Mapping between MeSH and MEDLINE

Fig. 5.
figure 5

Knowledge Graph with instances by learning from MEDLINE

4 Discussions

There is an increasing amount of research in healthcare by mining data at the data level. Based on these methods, all hidden relationships among objects may not be fully explored because of the ambiguous meaning of objects. To improve the performance of a decision support system and promote it to the knowledge level, the study suggested a method to create a knowledge base with a focus on searching for the precise meaning of each concept as well as hidden relationships between concepts. For example, if the data level is used to find relationships between smoking and lung cancer, the researcher may not be able to work out how smoking causes cancer. However, using instances that are learned from the knowledge graph may help researchers understand how lung cancer causes smoking. Based on the knowledge graph, the similarity and difference among objects can be presented under the weights. This advantage assists in achieving a higher performance of mining medical and healthcare data.

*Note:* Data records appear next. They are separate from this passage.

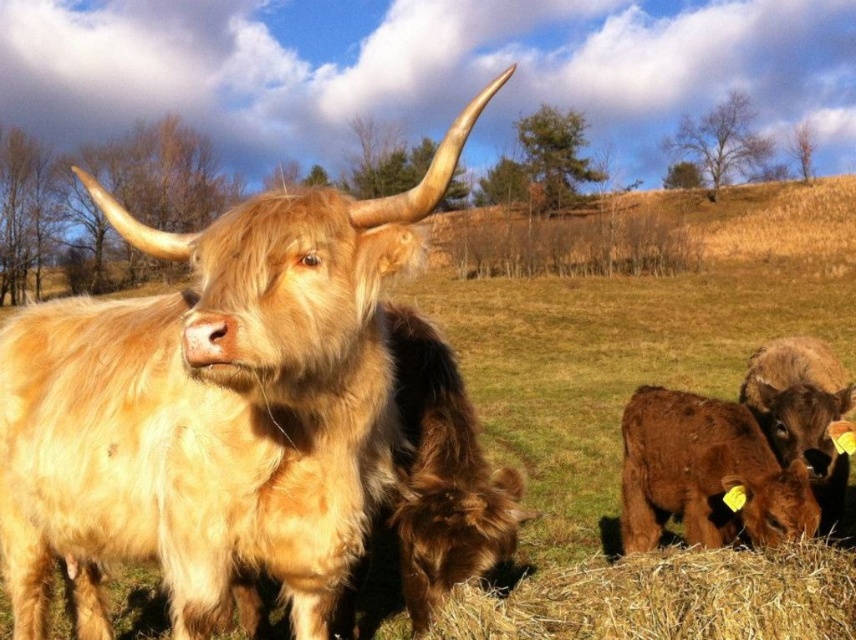 From the picture: Who is lower down, golden woolen bull at center or brown fuzzy calf at lower right?

Positioned lower is brown fuzzy calf at lower right.

Is golden woolen bull at center above brown fuzzy calf at lower right?

Correct, golden woolen bull at center is located above brown fuzzy calf at lower right.

Is point (242, 497) positioned in front of point (768, 506)?

Yes.

Locate an element on the screen. The image size is (856, 640). golden woolen bull at center is located at coordinates (212, 406).

Can you confirm if golden woolen bull at center is positioned above golden straw bale at lower right?

Indeed, golden woolen bull at center is positioned over golden straw bale at lower right.

Can you confirm if golden woolen bull at center is bigger than golden straw bale at lower right?

Yes, golden woolen bull at center is bigger than golden straw bale at lower right.

At what (x,y) coordinates should I click in order to perform the action: click on golden woolen bull at center. Please return your answer as a coordinate pair (x, y). The width and height of the screenshot is (856, 640). Looking at the image, I should click on (212, 406).

Can you confirm if golden straw bale at lower right is wider than brown fuzzy calf at lower right?

Yes, golden straw bale at lower right is wider than brown fuzzy calf at lower right.

Can you confirm if golden straw bale at lower right is positioned to the left of brown fuzzy calf at lower right?

Indeed, golden straw bale at lower right is positioned on the left side of brown fuzzy calf at lower right.

Does point (467, 593) come farther from viewer compared to point (758, 480)?

That is False.

You are a GUI agent. You are given a task and a screenshot of the screen. Output one action in this format:
    pyautogui.click(x=<x>, y=<y>)
    Task: Click on the golden straw bale at lower right
    Image resolution: width=856 pixels, height=640 pixels.
    Given the screenshot: What is the action you would take?
    (670, 596) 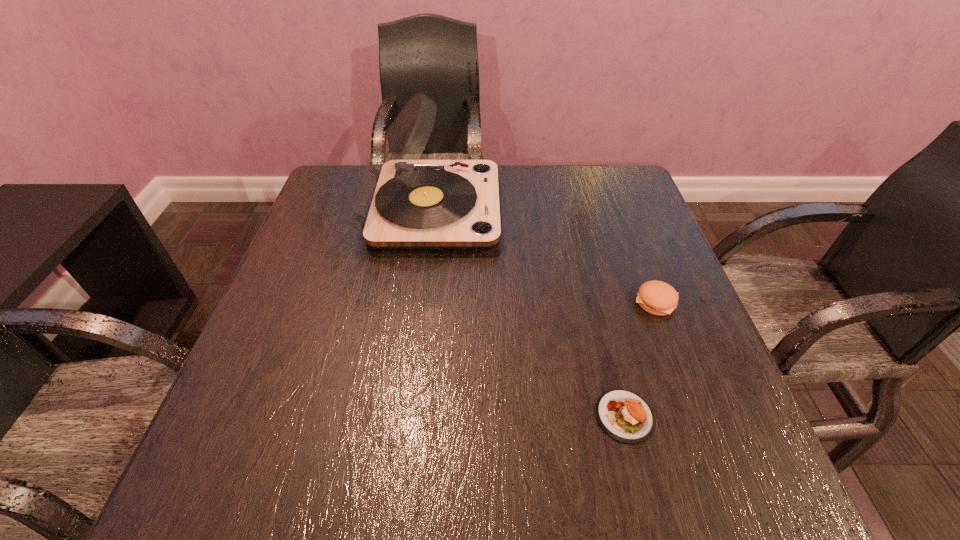 The width and height of the screenshot is (960, 540). In order to click on vacant area in the image that satisfies the following two spatial constraints: 1. with the tonearm facing the front of the tallest object; 2. on the left side of the shortest object in this screenshot , I will do `click(404, 416)`.

You are a GUI agent. You are given a task and a screenshot of the screen. Output one action in this format:
    pyautogui.click(x=<x>, y=<y>)
    Task: Click on the vacant area that satisfies the following two spatial constraints: 1. with the tonearm facing the front of the leftmost object; 2. on the right side of the second farthest object
    
    Given the screenshot: What is the action you would take?
    pyautogui.click(x=420, y=301)

This screenshot has height=540, width=960. I want to click on blank area in the image that satisfies the following two spatial constraints: 1. on the back side of the right patty (food); 2. on the right side of the shortest object, so click(x=596, y=301).

Locate an element on the screen. Image resolution: width=960 pixels, height=540 pixels. vacant space that satisfies the following two spatial constraints: 1. on the back side of the taller patty (food); 2. on the right side of the left patty (food) is located at coordinates (596, 301).

Identify the location of vacant space that satisfies the following two spatial constraints: 1. on the back side of the farther patty (food); 2. with the tonearm facing the front of the leftmost object. (621, 209). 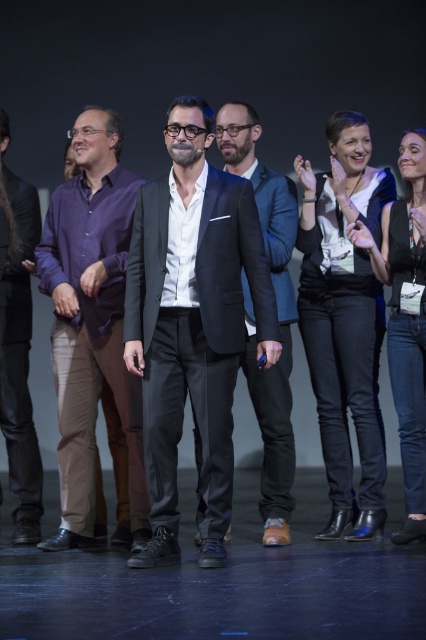 This screenshot has width=426, height=640. What do you see at coordinates (192, 324) in the screenshot?
I see `matte black suit at center` at bounding box center [192, 324].

Is matte black suit at center smaller than white fabric plaster bandage at center-right?

Actually, matte black suit at center might be larger than white fabric plaster bandage at center-right.

What do you see at coordinates (192, 324) in the screenshot?
I see `matte black suit at center` at bounding box center [192, 324].

Image resolution: width=426 pixels, height=640 pixels. Find the location of `matte black suit at center`. matte black suit at center is located at coordinates (192, 324).

Who is taller, black leather jacket at right or purple fabric shirt at left?

purple fabric shirt at left

Does black leather jacket at right have a larger size compared to purple fabric shirt at left?

→ Yes.

Locate an element on the screen. Image resolution: width=426 pixels, height=640 pixels. black leather jacket at right is located at coordinates (405, 320).

Image resolution: width=426 pixels, height=640 pixels. I want to click on black leather jacket at right, so click(405, 320).

Can you confirm if matte black suit at center is smaller than dark blue suit at center?

Correct, matte black suit at center occupies less space than dark blue suit at center.

Measure the distance between matte black suit at center and dark blue suit at center.

45.12 centimeters

The width and height of the screenshot is (426, 640). I want to click on matte black suit at center, so click(192, 324).

Identify the location of matte black suit at center. The image size is (426, 640). (192, 324). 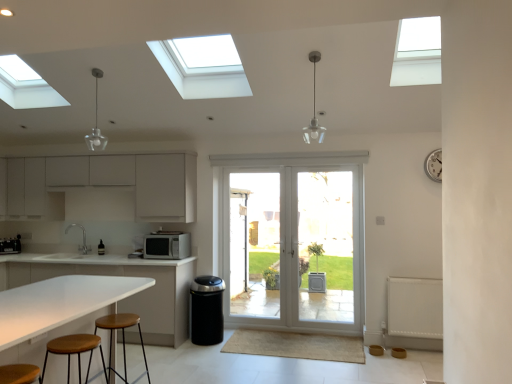 Describe the element at coordinates (108, 182) in the screenshot. I see `white matte cabinets at left, the first cabinetry from the top` at that location.

The width and height of the screenshot is (512, 384). What do you see at coordinates (119, 275) in the screenshot?
I see `white matte countertop at left, arranged as the second cabinetry when viewed from the top` at bounding box center [119, 275].

What do you see at coordinates (59, 303) in the screenshot? I see `white laminate table at lower left` at bounding box center [59, 303].

This screenshot has height=384, width=512. What are the coordinates of `satin nickel faucet at center` in the screenshot? It's located at (82, 238).

Identify the location of brown wood stool at lower left, arranged as the 2th stool when viewed from the back. (75, 351).

The image size is (512, 384). I want to click on clear glass door at center, so click(x=325, y=246).

In the image, there is a white matte microwave at center, the 1th appliance when ordered from right to left. Identify the location of cabinetry below it (from a real-world perspective). (119, 275).

Which object is thinner, white matte countertop at left, marked as the 1th cabinetry in a bottom-to-top arrangement, or white matte microwave at center, placed as the 2th appliance when sorted from back to front?

white matte microwave at center, placed as the 2th appliance when sorted from back to front, is thinner.

Is there a large distance between white matte countertop at left, arranged as the second cabinetry when viewed from the top, and white matte microwave at center, the first appliance positioned from the front?

white matte countertop at left, arranged as the second cabinetry when viewed from the top, is near white matte microwave at center, the first appliance positioned from the front, not far away.

Would you say brown wood stool at lower left, which ranks as the 1th stool in front-to-back order, contains white matte cabinets at left, acting as the second cabinetry starting from the bottom?

Definitely not — white matte cabinets at left, acting as the second cabinetry starting from the bottom, is not inside brown wood stool at lower left, which ranks as the 1th stool in front-to-back order.

Who is shorter, brown wood stool at lower left, arranged as the 2th stool when viewed from the back, or white matte cabinets at left, acting as the second cabinetry starting from the bottom?

Standing shorter between the two is brown wood stool at lower left, arranged as the 2th stool when viewed from the back.

Is brown wood stool at lower left, which ranks as the 1th stool in front-to-back order, bigger than white matte cabinets at left, acting as the second cabinetry starting from the bottom?

No.

Is brown wood stool at lower left, which ranks as the 1th stool in front-to-back order, with white matte cabinets at left, the first cabinetry from the top?

No, brown wood stool at lower left, which ranks as the 1th stool in front-to-back order, is not beside white matte cabinets at left, the first cabinetry from the top.

From a real-world perspective, who is located lower, white matte countertop at left, marked as the 1th cabinetry in a bottom-to-top arrangement, or brown wood stool at lower left, which ranks as the 1th stool in front-to-back order?

From a 3D spatial view, white matte countertop at left, marked as the 1th cabinetry in a bottom-to-top arrangement, is below.

From the picture: Is white matte countertop at left, arranged as the second cabinetry when viewed from the top, further to the viewer compared to brown wood stool at lower left, which ranks as the 1th stool in front-to-back order?

Yes, white matte countertop at left, arranged as the second cabinetry when viewed from the top, is behind brown wood stool at lower left, which ranks as the 1th stool in front-to-back order.

From the image's perspective, is white matte countertop at left, arranged as the second cabinetry when viewed from the top, located above or below brown wood stool at lower left, which ranks as the 1th stool in front-to-back order?

white matte countertop at left, arranged as the second cabinetry when viewed from the top, is situated lower than brown wood stool at lower left, which ranks as the 1th stool in front-to-back order, in the image.

Which of these two, white matte countertop at left, marked as the 1th cabinetry in a bottom-to-top arrangement, or brown wood stool at lower left, which ranks as the 1th stool in front-to-back order, is smaller?

brown wood stool at lower left, which ranks as the 1th stool in front-to-back order.

In the scene shown: Considering the sizes of objects white matte countertop at left, arranged as the second cabinetry when viewed from the top, and satin black microwave at left, acting as the first appliance starting from the left, in the image provided, who is taller, white matte countertop at left, arranged as the second cabinetry when viewed from the top, or satin black microwave at left, acting as the first appliance starting from the left,?

Standing taller between the two is white matte countertop at left, arranged as the second cabinetry when viewed from the top.

Looking at this image, is white matte countertop at left, marked as the 1th cabinetry in a bottom-to-top arrangement, far from satin black microwave at left, arranged as the second appliance when viewed from the right?

Yes, white matte countertop at left, marked as the 1th cabinetry in a bottom-to-top arrangement, and satin black microwave at left, arranged as the second appliance when viewed from the right, are located far from each other.

From a real-world perspective, is white matte countertop at left, arranged as the second cabinetry when viewed from the top, on top of satin black microwave at left, marked as the second appliance in a front-to-back arrangement?

No, from a real-world perspective, white matte countertop at left, arranged as the second cabinetry when viewed from the top, is not on top of satin black microwave at left, marked as the second appliance in a front-to-back arrangement.

Is white matte countertop at left, marked as the 1th cabinetry in a bottom-to-top arrangement, wider than satin black microwave at left, acting as the first appliance starting from the left?

Yes, white matte countertop at left, marked as the 1th cabinetry in a bottom-to-top arrangement, is wider than satin black microwave at left, acting as the first appliance starting from the left.

How much distance is there between clear glass door at center and matte silver pendant light at upper left?

clear glass door at center is 9.86 feet away from matte silver pendant light at upper left.

Is clear glass door at center not near matte silver pendant light at upper left?

Yes, clear glass door at center and matte silver pendant light at upper left are quite far apart.

In the scene shown: Between clear glass door at center and matte silver pendant light at upper left, which one has less height?

Standing shorter between the two is matte silver pendant light at upper left.

From a real-world perspective, is white matte cabinets at left, the first cabinetry from the top, located beneath satin nickel faucet at center?

Actually, white matte cabinets at left, the first cabinetry from the top, is physically above satin nickel faucet at center in the real world.

In the image, there is a white matte cabinets at left, the first cabinetry from the top. Where is `sink below it (from a real-world perspective)`? Image resolution: width=512 pixels, height=384 pixels. sink below it (from a real-world perspective) is located at coordinates (82, 238).

Is white matte cabinets at left, the first cabinetry from the top, taller or shorter than satin nickel faucet at center?

Considering their sizes, white matte cabinets at left, the first cabinetry from the top, has more height than satin nickel faucet at center.

From a real-world perspective, is white matte countertop at left, arranged as the second cabinetry when viewed from the top, physically located above or below clear glass door at center?

white matte countertop at left, arranged as the second cabinetry when viewed from the top, is below clear glass door at center.

Does white matte countertop at left, marked as the 1th cabinetry in a bottom-to-top arrangement, have a smaller size compared to clear glass door at center?

Incorrect, white matte countertop at left, marked as the 1th cabinetry in a bottom-to-top arrangement, is not smaller in size than clear glass door at center.

Can you confirm if white matte countertop at left, arranged as the second cabinetry when viewed from the top, is taller than clear glass door at center?

Incorrect, the height of white matte countertop at left, arranged as the second cabinetry when viewed from the top, is not larger of that of clear glass door at center.

Looking at this image, can clear glass door at center be found inside white matte countertop at left, marked as the 1th cabinetry in a bottom-to-top arrangement?

No, white matte countertop at left, marked as the 1th cabinetry in a bottom-to-top arrangement, does not contain clear glass door at center.

You are a GUI agent. You are given a task and a screenshot of the screen. Output one action in this format:
    pyautogui.click(x=<x>, y=<y>)
    Task: Click on the 1st appliance behind the white matte countertop at left, arranged as the second cabinetry when viewed from the top, counting from the anchor's position
    Image resolution: width=512 pixels, height=384 pixels.
    Given the screenshot: What is the action you would take?
    pos(167,245)

You are a GUI agent. You are given a task and a screenshot of the screen. Output one action in this format:
    pyautogui.click(x=<x>, y=<y>)
    Task: Click on the cabinetry above the brown wood stool at lower left, arranged as the 2th stool when viewed from the back (from a real-world perspective)
    The height and width of the screenshot is (384, 512).
    Given the screenshot: What is the action you would take?
    pyautogui.click(x=108, y=182)

Based on their spatial positions, is white glossy door at center or white textured radiator at lower right closer to white matte microwave at center, the 1th appliance when ordered from right to left?

white glossy door at center.

Based on their spatial positions, is white laminate table at lower left or white textured radiator at lower right further from white matte cabinets at left, acting as the second cabinetry starting from the bottom?

The object further to white matte cabinets at left, acting as the second cabinetry starting from the bottom, is white textured radiator at lower right.

Based on their spatial positions, is clear glass door at center or brown wood stool at lower left, arranged as the 2th stool when viewed from the back, closer to clear glass door at center?

clear glass door at center is positioned closer to the anchor clear glass door at center.

Which object lies nearer to the anchor point white matte microwave at center, the first appliance positioned from the front, matte silver pendant light at upper left or white matte countertop at left, arranged as the second cabinetry when viewed from the top?

white matte countertop at left, arranged as the second cabinetry when viewed from the top.

Looking at the image, which one is located further to white metallic clock at upper right, white laminate table at lower left or clear glass door at center?

white laminate table at lower left is positioned further to the anchor white metallic clock at upper right.

Which object lies nearer to the anchor point brown wooden stool at lower left, arranged as the 2th stool when viewed from the front, white metallic clock at upper right or brown wood stool at lower left, arranged as the 2th stool when viewed from the back?

brown wood stool at lower left, arranged as the 2th stool when viewed from the back, lies closer to brown wooden stool at lower left, arranged as the 2th stool when viewed from the front, than the other object.

Considering their positions, is white textured radiator at lower right positioned further to satin nickel faucet at center than matte silver pendant light at upper left?

Among the two, white textured radiator at lower right is located further to satin nickel faucet at center.

Estimate the real-world distances between objects in this image. Which object is closer to satin black microwave at left, the 1th appliance positioned from the back, white textured radiator at lower right or white glossy door at center?

white glossy door at center is closer to satin black microwave at left, the 1th appliance positioned from the back.

Identify the location of cabinetry positioned between white laminate table at lower left and white matte cabinets at left, the first cabinetry from the top, from near to far. Image resolution: width=512 pixels, height=384 pixels. (119, 275).

This screenshot has height=384, width=512. I want to click on cabinetry between white matte countertop at left, marked as the 1th cabinetry in a bottom-to-top arrangement, and clear glass door at center from left to right, so click(108, 182).

Find the location of a particular element. window screen between satin nickel faucet at center and white metallic clock at upper right is located at coordinates (325, 246).

Identify the location of screen door between matte silver pendant light at upper left and white metallic clock at upper right in the horizontal direction. This screenshot has width=512, height=384. (255, 244). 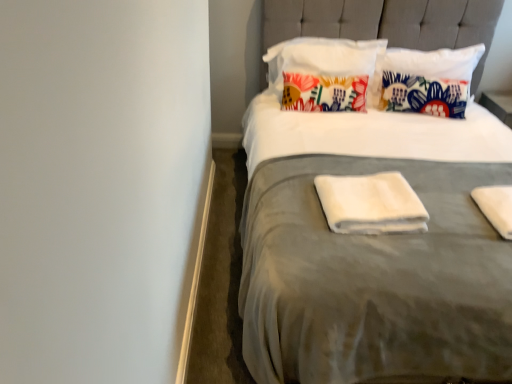 Find the location of `vacant space situated above white soft towel at center, arranged as the second material when viewed from the right (from a real-world perspective)`. vacant space situated above white soft towel at center, arranged as the second material when viewed from the right (from a real-world perspective) is located at coordinates (380, 188). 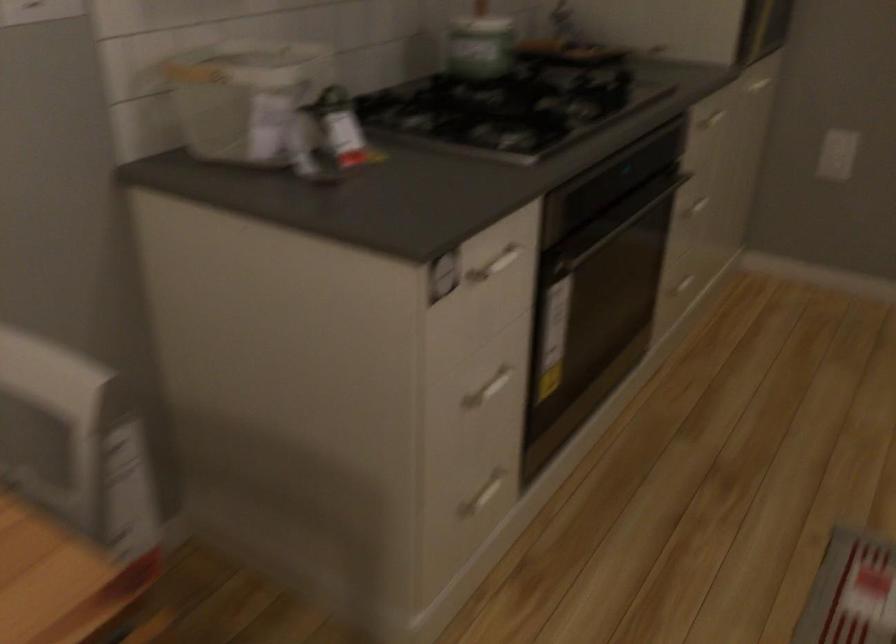 In order to click on white plastic bucket in this screenshot , I will do `click(244, 96)`. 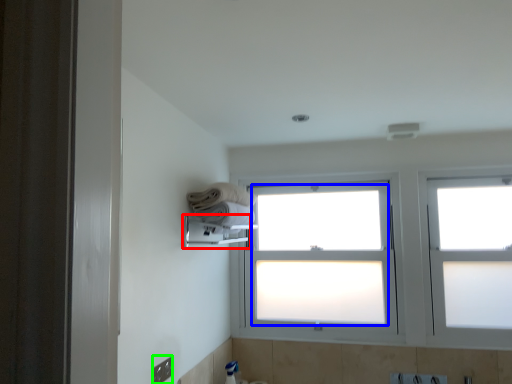 Question: Based on their relative distances, which object is nearer to towel bar (highlighted by a red box)? Choose from bay window (highlighted by a blue box) and electric outlet (highlighted by a green box).

Choices:
 (A) bay window
 (B) electric outlet

Answer: (A) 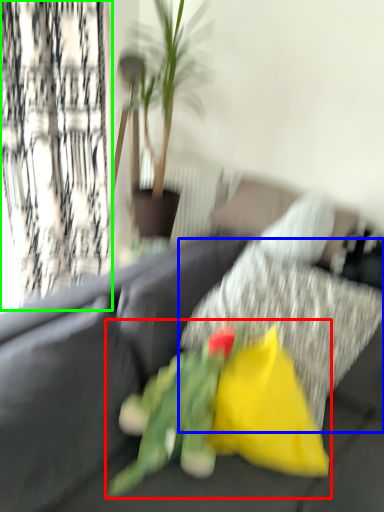 Question: Which object is the closest to the floral arrangement (highlighted by a red box)? Choose among these: pillow (highlighted by a blue box) or curtain (highlighted by a green box).

Choices:
 (A) pillow
 (B) curtain

Answer: (A) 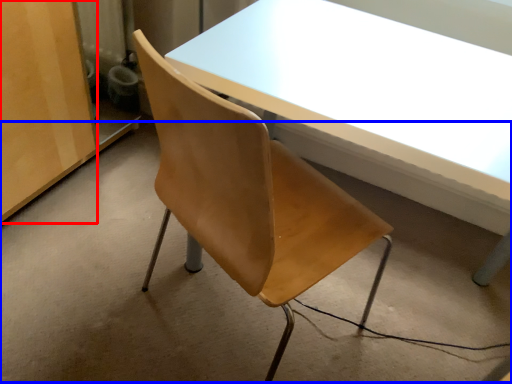 Question: Which of the following is the farthest to the observer, plywood (highlighted by a red box) or concrete (highlighted by a blue box)?

Choices:
 (A) plywood
 (B) concrete

Answer: (A) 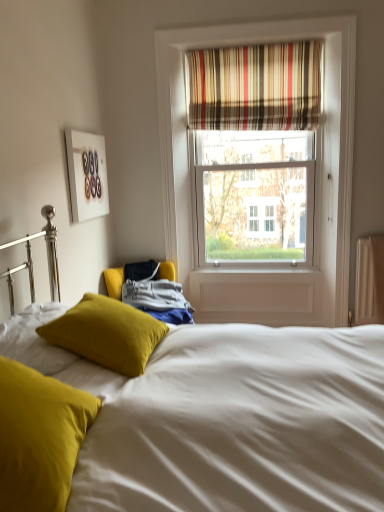 Question: Looking at the image, does matte yellow pillow at lower left, the 2th pillow in the back-to-front sequence, seem bigger or smaller compared to striped fabric curtain at upper center?

Choices:
 (A) big
 (B) small

Answer: (B)

Question: In the image, is matte yellow pillow at lower left, the first pillow when ordered from front to back, positioned in front of or behind striped fabric curtain at upper center?

Choices:
 (A) behind
 (B) front

Answer: (B)

Question: Which object is the farthest from the velvet mustard pillow at center, which is the 2th pillow from front to back?

Choices:
 (A) striped fabric curtain at upper center
 (B) velvet yellow pillow at center
 (C) white matte picture frame at upper left
 (D) matte yellow pillow at lower left, the 2th pillow in the back-to-front sequence

Answer: (A)

Question: Which object is positioned closest to the matte yellow pillow at lower left, the first pillow when ordered from front to back?

Choices:
 (A) striped fabric curtain at upper center
 (B) velvet mustard pillow at center, positioned as the 1th pillow in back-to-front order
 (C) white matte picture frame at upper left
 (D) velvet yellow pillow at center

Answer: (D) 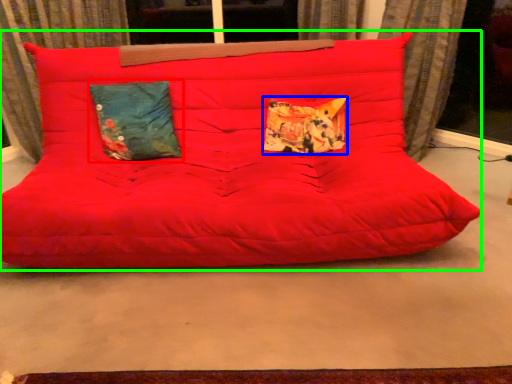 Question: Which object is the closest to the pillow (highlighted by a red box)? Choose among these: pillow (highlighted by a blue box) or studio couch (highlighted by a green box).

Choices:
 (A) pillow
 (B) studio couch

Answer: (B) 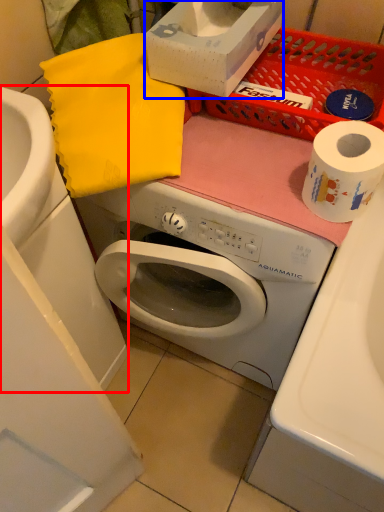 Question: Which object is further to the camera taking this photo, sink (highlighted by a red box) or box (highlighted by a blue box)?

Choices:
 (A) sink
 (B) box

Answer: (B) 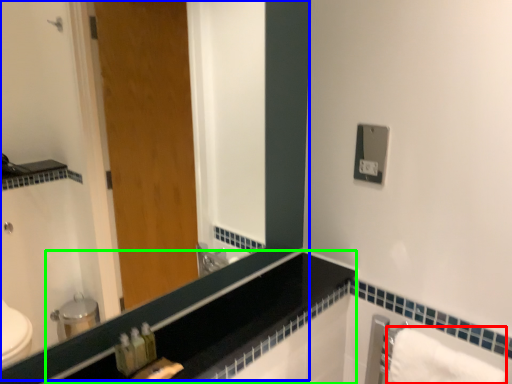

Specifically, knowledge base has strong capabilities to improve the performance of the classification models. For example, if the study is only based on the data level to build the classification model, this approach may not create a useful model because of the semantic relationships among objects. However, by using the knowledge level, these issues would be resolved. Knowledge base may help to discover more unknown objects that can help the classification model to be able to generate an effective result. At the data level, the classification model has a trend for using all attributes of a dataset to predict results [8]. However, at the knowledge level, the classification model can reject all attributes that are not related to the topic for predicting a result based on the semantic relationships among attributes of a dataset. In addition, eliminating noise variables or noise properties helps to improve the accuracy of the result and plays a significant role in classification models. Therefore, application of a knowledge base in developing classification models promises to bring positive results.

5 Conclusions

Mining data at the data level has challenges because of ambiguous meaning and an increase volume in big data. In contrast, mining data at the knowledge level may help to discover relationships, which are hidden between entities. Therefore, this study introduced a method to build the MeKG knowledge graph base that helped improve the performance of decision support systems. A vector space model was conducted to generate feature vectors for linking to concepts of MeSH. The model runs all documents extracted from MEDLINE for a specific topic. These feature vectors helped to create instances. Finally, instances were mapped to concepts and terms of MeSH for building the MeKG knowledge graph base. This study contributed a significant knowledge graph base in healthcare. Additionally, this study helped medical researchers, as well as practitioners, achieve a high performance of searching based on a knowledge base level. The MeKG knowledge graph base also played an essential role in the searching-system because it could help to solve the ambiguous meaning of each object.

In further research, the study aims to use this knowledge base for applying the classification model to improve its predicted capability.